We expect Nordstrom to report a relatively in-line quarter compared with the Street consensus of $1.34 as well as implied guidance of $1.30-$1.35. Overall, we project 1% total sales growth, to $3.7 billion. We project gross margin, including the impact of Fashion Rewards, to decline 35 basis points, and SG&A deleverage of 40 basis points given the softer top line and continued investment. Nordstrom is scheduled to report fourth-quarter earnings after the markets close on Thursday, February 20.
We believe will be there will be conservative initial guidance from the company, given the challenges of the holiday season, a tougher start to the year for retail given underlying consumer concerns and continued weather challenges, and planned investment. We project gross margin to be up 5-10 basis points, including the impact of Fashion Rewards, and 8% SG&A growth, yielding 10 basis points of SG&A deleverage. While expectations are for initial guidance to be conservative, we see opportunity as we move through the year from the aggressive expansion of Nordstrom Rack (the off-price segment has also been faring better), strength in e-commerce, the company’s entrance into Canada in the second half, and easier comparisons.
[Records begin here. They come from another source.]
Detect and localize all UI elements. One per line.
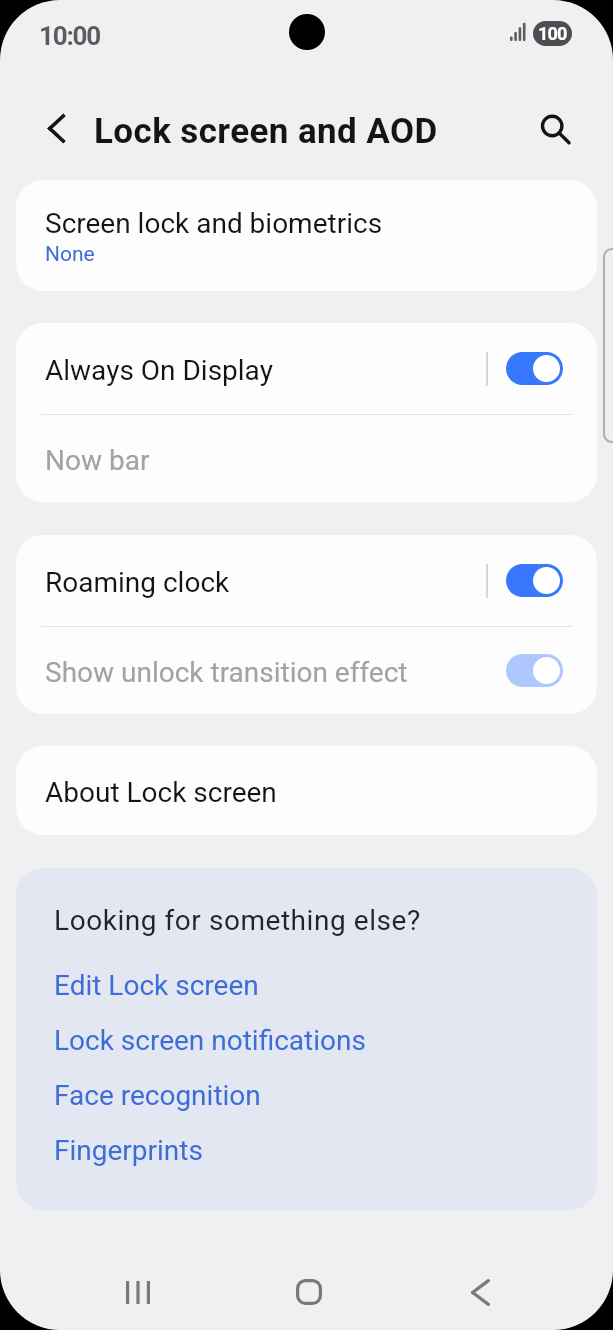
staticText: Lock screen notifications xyxy=(54,1024,366,1057)
button[interactable]: Search xyxy=(527,101,577,151)
button[interactable]: Edit Lock screen xyxy=(54,958,597,1013)
staticText: 10:00 xyxy=(39,21,100,52)
button[interactable]: Lock screen notifications xyxy=(54,1013,597,1068)
button[interactable]: Roaming clock xyxy=(16,535,597,626)
staticText: Fingerprints xyxy=(54,1134,203,1167)
staticText: 100 xyxy=(538,23,567,44)
staticText: Show unlock transition effect xyxy=(45,656,486,689)
button[interactable]: Always On Display xyxy=(506,352,563,385)
staticText: About Lock screen xyxy=(45,776,277,809)
button[interactable]: Back xyxy=(435,1254,525,1330)
staticText: Looking for something else? xyxy=(54,904,421,937)
staticText: None xyxy=(45,241,95,266)
staticText: Edit Lock screen xyxy=(54,969,259,1002)
staticText: Roaming clock xyxy=(45,566,486,599)
button[interactable]: Screen lock and biometrics xyxy=(16,180,597,291)
button[interactable]: Recent apps xyxy=(93,1254,183,1330)
staticText: Now bar xyxy=(45,444,150,477)
button[interactable]: Always On Display xyxy=(16,323,597,414)
button[interactable]: Show unlock transition effect xyxy=(16,627,597,714)
button[interactable]: Face recognition xyxy=(54,1068,597,1123)
button[interactable]: Home xyxy=(264,1254,354,1330)
button[interactable]: Fingerprints xyxy=(54,1123,597,1178)
staticText: Lock screen and AOD xyxy=(94,110,438,151)
staticText: Face recognition xyxy=(54,1079,261,1112)
button[interactable]: Now bar xyxy=(16,415,597,502)
staticText: Screen lock and biometrics xyxy=(45,207,383,240)
staticText: Always On Display xyxy=(45,354,486,387)
button[interactable]: Show unlock transition effect xyxy=(506,654,563,687)
button[interactable]: Navigate up xyxy=(32,104,80,152)
button[interactable]: Roaming clock xyxy=(506,564,563,597)
button[interactable]: About Lock screen xyxy=(16,746,597,835)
Near term, we are concerned about the peak investment year, which could pressure operating margins against a tepid top-line environment. Long term, however, we continue to view Nordstrom as a best-in-class retailer and remain positive on the company’s growth initiatives with more than 50% of growth to come from Nordstrom Rack, e-commerce, and Canadian expansion. On a price-to-earnings basis, the stock trades at 15 times our revised fiscal 2014 estimate, versus department store peers at 11 times 2014 estimates and a 10-year historical multiple of 15 times. We believe the premium multiple is sustainable, based on Nordstrom’s best-in-class brand status and its superior metrics, including ROIC, sales per square foot, and operating margins compared with peers.